Über die Hälfte der Bürger sehnt sich nach einer
großen Koalition. Dieser Befund mutet in einer Konsensgesellschaft
wie der deutschen nicht so überraschend an. Erstaunlich ist eher,
dass der allergrößte Fan von Schwarz-Rot ausgerechnet in einem
schwarz-gelben Kabinett sitzt. Arbeitsministerin Ursula von der Leyen
(CDU) sendet neuerdings bevorzugt großkoalitionäre Signale aus, was
die FDP zur Weißglut treibt. Für die Liberalen ist die zierliche
Arbeitsministerin das, was man im Englischen eine „loose cannon“
nennt, also eine tickende Zeitbombe. Schon mit dem Thema Altersarmut
hat von der Leyen die FDP nachhaltig verärgert. Und jetzt steht im
neuen Armutsbericht aus ihrem Hause auch noch dieser Satz: „Die
Bundesregierung prüft, ob und wie über die Progression in der
Einkommensteuer hinaus privater Reichtum für die nachhaltige
Finanzierung öffentlicher Aufgaben herangezogen werden kann.“ Die
Liberalen lesen zwischen den Zeilen die verdeckte Aufforderung zur
Steuererhöhung heraus. Kein Wunder, dass FDP-Chef Philipp Rösler dem
Bericht nicht zustimmen will. Von der Leyen hat aber offenbar längst
beschlossen, keine Rücksichten mehr zu nehmen. Ihr Gespür sagt ihr,
dass Schwarz-Gelb Geschichte ist und im nächsten Bundestagswahlkampf
das Thema Gerechtigkeit eine herausgehobene Rolle spielen wird.

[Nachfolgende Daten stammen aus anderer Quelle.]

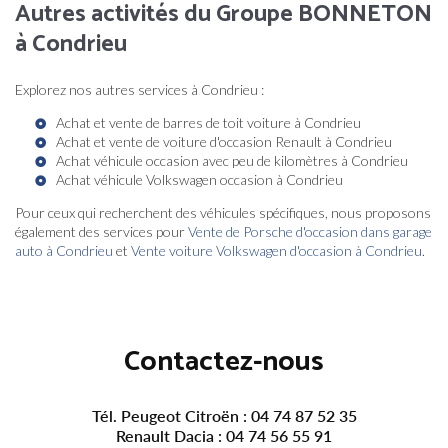
Autres activités du Groupe BONNETON
à Condrieu
Explorez nos autres services à Condrieu :
Achat et vente de barres de toit voiture à Condrieu
Achat et vente de voiture d'occasion Renault à Condrieu
Achat véhicule occasion avec peu de kilomètres à Condrieu
Achat véhicule Volkswagen occasion à Condrieu
Pour ceux qui recherchent des véhicules spécifiques, nous proposons
également des services pour
Vente de Porsche d'occasion dans garage
auto à Condrieu
et
Vente voiture Volkswagen d'occasion à Condrieu
.
Contactez-nous
Tél. Peugeot Citroën :
04 74 87 52 35
Renault Dacia :
04 74 56 55 91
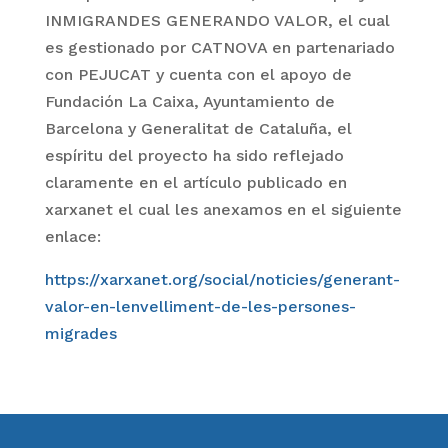
INMIGRANDES GENERANDO VALOR, el cual
es gestionado por CATNOVA en partenariado
con PEJUCAT y cuenta con el apoyo de
Fundación La Caixa, Ayuntamiento de
Barcelona y Generalitat de Cataluña, el
espíritu del proyecto ha sido reflejado
claramente en el artículo publicado en
xarxanet el cual les anexamos en el siguiente
enlace:
https://xarxanet.org/social/noticies/generant-
valor-en-lenvelliment-de-les-persones-
migrades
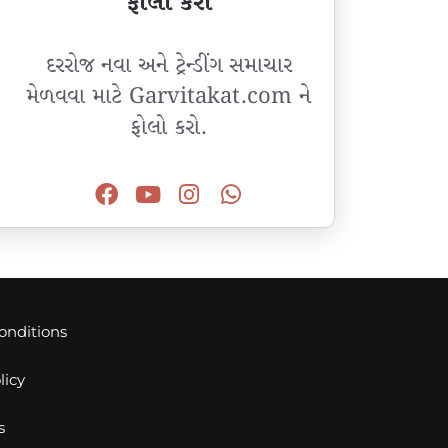
ફોલો કરો
દરરોજ નવા અને ટ્રેન્ડીંગ સમાચાર
મેળવવા માટે Garvitakat.com ને
ફોલો કરો.
onditions
licy
s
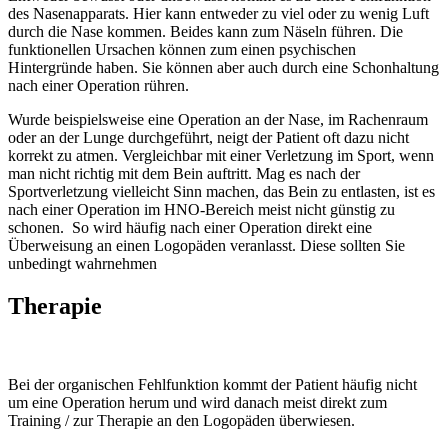
des Nasenapparats. Hier kann entweder zu viel oder zu wenig Luft
durch die Nase kommen. Beides kann zum Näseln führen. Die
funktionellen Ursachen können zum einen psychischen
Hintergründe haben. Sie können aber auch durch eine Schonhaltung
nach einer Operation rühren.
Wurde beispielsweise eine Operation an der Nase, im Rachenraum
oder an der Lunge durchgeführt, neigt der Patient oft dazu nicht
korrekt zu atmen. Vergleichbar mit einer Verletzung im Sport, wenn
man nicht richtig mit dem Bein auftritt. Mag es nach der
Sportverletzung vielleicht Sinn machen, das Bein zu entlasten, ist es
nach einer Operation im HNO-Bereich meist nicht günstig zu
schonen. So wird häufig nach einer Operation direkt eine
Überweisung an einen Logopäden veranlasst. Diese sollten Sie
unbedingt wahrnehmen
Therapie
Bei der organischen Fehlfunktion kommt der Patient häufig nicht
um eine Operation herum und wird danach meist direkt zum
Training / zur Therapie an den Logopäden überwiesen.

Trifft ihre Analyse zu, was wahrscheinlich ist, wird die Kanzlerin
auf die profilierte Ministerin nicht verzichten können.
Narrenfreiheit genießt von der Leyen deshalb nicht: Merkel hat ihr
jüngst unverblümt zu verstehen gegeben, dass sie von ihrer
Zuschussrente nicht viel hält. Aber vergraulen darf Merkel die
Arbeitsministerin nicht. Selbst wenn von der Leyen immer wieder den
Finger in die Wunde legt und demonstriert, wie tief der Graben
zwischen Schwarz und Gelb ist.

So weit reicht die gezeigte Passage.